Convictions et consensus
Roger Sineux a fait partie d’un autre couple, sur le front syndical celui-ci. « Nous avons partagé plus d’une dizaine d’années de vie commune au bureau de la FDSEA », reprend Maurice Droulin. Il réfléchit - « ça remonte » - et situe : « il a été trésorier et vice-président de la FDSEA, lorsque j’étais secrétaire général puis président, des années 1974 à 1990. » Mais certains combats restent gravés, à une époque où le syndicalisme montait sur le front des manifestations : « nous avons traversé une époque mouvementée pour les producteurs de lait, nous avons connu l’instauration des quotas laitiers en 1984. C’était un choc. Fort. Roger était un meneur d’hommes, bon orateur.

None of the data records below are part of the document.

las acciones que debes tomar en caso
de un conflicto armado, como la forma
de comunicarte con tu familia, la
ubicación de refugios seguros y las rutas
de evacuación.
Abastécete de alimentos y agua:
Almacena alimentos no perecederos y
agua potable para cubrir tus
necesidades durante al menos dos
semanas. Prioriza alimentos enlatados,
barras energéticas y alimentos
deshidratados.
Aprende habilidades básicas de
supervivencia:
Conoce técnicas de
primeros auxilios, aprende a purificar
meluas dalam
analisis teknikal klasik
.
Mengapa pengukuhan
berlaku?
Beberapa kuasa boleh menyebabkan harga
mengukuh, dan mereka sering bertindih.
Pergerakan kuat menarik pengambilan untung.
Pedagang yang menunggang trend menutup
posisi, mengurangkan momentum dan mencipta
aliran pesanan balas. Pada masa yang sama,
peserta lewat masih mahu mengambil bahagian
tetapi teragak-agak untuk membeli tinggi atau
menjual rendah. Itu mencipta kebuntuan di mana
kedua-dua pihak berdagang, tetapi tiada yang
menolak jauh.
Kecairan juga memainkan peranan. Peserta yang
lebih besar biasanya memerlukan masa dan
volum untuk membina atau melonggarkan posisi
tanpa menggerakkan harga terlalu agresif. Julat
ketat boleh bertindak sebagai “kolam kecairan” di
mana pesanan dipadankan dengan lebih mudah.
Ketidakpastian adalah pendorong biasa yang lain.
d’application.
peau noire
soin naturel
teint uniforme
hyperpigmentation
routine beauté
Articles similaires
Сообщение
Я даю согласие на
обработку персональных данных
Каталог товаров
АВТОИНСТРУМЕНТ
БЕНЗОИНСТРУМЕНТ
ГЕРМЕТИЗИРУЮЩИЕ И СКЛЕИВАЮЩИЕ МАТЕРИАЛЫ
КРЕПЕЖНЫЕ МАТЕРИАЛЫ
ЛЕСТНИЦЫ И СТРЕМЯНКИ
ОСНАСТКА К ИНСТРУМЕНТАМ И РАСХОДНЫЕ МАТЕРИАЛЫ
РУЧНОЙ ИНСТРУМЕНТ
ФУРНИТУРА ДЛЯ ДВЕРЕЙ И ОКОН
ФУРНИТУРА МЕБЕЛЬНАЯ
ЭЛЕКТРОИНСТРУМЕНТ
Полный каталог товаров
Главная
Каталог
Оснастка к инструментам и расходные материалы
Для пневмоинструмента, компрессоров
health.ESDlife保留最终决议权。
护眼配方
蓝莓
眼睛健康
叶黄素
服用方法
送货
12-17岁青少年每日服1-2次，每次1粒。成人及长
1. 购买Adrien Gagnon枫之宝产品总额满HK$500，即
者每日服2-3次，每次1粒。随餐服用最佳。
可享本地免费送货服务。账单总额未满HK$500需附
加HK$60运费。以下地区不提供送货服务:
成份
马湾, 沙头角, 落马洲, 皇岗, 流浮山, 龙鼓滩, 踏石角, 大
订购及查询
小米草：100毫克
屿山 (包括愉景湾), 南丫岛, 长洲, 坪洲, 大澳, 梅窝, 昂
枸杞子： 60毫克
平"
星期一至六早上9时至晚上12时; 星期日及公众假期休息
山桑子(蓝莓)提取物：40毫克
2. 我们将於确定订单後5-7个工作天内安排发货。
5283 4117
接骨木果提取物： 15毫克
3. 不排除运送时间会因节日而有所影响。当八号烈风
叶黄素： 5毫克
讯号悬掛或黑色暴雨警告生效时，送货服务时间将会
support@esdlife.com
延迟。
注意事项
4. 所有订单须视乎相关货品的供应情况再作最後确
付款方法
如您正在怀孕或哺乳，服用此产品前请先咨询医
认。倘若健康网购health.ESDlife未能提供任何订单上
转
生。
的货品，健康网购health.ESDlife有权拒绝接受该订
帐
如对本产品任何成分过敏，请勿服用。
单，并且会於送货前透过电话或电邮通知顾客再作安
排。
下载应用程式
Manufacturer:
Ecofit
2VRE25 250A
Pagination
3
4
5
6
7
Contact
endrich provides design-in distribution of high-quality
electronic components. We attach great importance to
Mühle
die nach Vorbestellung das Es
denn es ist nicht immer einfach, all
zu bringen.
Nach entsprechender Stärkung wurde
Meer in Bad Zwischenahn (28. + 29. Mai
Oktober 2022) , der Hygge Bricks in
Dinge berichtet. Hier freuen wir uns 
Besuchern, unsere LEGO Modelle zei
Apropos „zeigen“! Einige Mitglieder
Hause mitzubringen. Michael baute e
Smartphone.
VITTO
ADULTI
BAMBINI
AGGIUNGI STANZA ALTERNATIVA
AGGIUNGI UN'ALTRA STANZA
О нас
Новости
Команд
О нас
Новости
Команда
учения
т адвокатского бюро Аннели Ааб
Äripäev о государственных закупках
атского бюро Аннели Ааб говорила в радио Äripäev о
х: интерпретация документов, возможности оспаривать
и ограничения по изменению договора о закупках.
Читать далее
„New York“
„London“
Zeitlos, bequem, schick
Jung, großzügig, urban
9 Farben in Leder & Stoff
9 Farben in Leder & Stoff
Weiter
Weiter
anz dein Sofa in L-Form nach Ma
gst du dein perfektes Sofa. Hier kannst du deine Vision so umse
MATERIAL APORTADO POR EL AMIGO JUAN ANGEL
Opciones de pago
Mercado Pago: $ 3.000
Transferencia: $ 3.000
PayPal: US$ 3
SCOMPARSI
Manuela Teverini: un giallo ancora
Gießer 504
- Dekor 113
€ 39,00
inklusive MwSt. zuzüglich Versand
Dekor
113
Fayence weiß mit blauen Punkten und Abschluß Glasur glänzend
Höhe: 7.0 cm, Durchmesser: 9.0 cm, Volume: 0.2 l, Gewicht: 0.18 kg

Il savait fédérer, mobiliser ». Régis Chevallier se rappelle de Roger Sineux que « c’était lui qui parlait devant les préfectures en manifestation. Lui qui animait les adhérents, même avant les quotas ». L’éleveur était libéral, « la commission structure n’était pas sa tasse de thé, sourit Régis Chevallier. Il y avait des débats très durs à la fédé. Roger défendait son point de vue, affirmait ses positions mais il suivait le consensus lorsqu’il était acté. » Ce qu’il détestait ? « L’administratif ! Il n’aimait pas être dirigé par la fonction publique et haïssait la bureaucratie de Bruxelles à Argentan. Il attaquait dur… » Maurice Droulin reconnaît en lui un recruteur, « sûr de lui, fidèle dans ses engagements et ses amitiés ». Il ajoute : « Roger était un compagnon de route agréable et efficace ».
Récompensé
« Roger Sineux faisait référence dans le département. Il était un très grand travailleur, reprend Régis Chevallier. Il ajoute, espiègle : « et un gros dormeur ! il s’endormait souvent en réunion ». À la retraite, le couple Sineux vend l’exploitation une première fois, avant que les Graindorge ne reprennent la Ferme de la Noé, en janvier 2009. « Je crois que Roger était soulagé. C’était un homme simple, avec lequel il était facile de parler. Il a continué de venir à la ferme pour aider. Au fur et à mesure des projets, il venait voir l’évolution des constructions, des technologies qu’on mettait en place. » Anne-Marie Denis d’ajouter : « Roger Sineux était un vrai personnage du syndicalisme. Peut-être était-il même le messager des EGA, dont il n’a eu besoin pour inventer le retour de la valeur par le local. » Roger Sineux a été nommé Officier du Mérite agricole puis Chevalier de l’Ordre national du Mérite. « C’était un passionné. Il a beaucoup œuvré pour la promotion et la défense des métiers de l’agriculture. Il faisait partie de la famille de la FDSEA », conclut Régis Chevallier. En période de crise liée au Covid-19, l’inhumation de Roger Sineux a eu lieu dans plus stricte intimité familiale.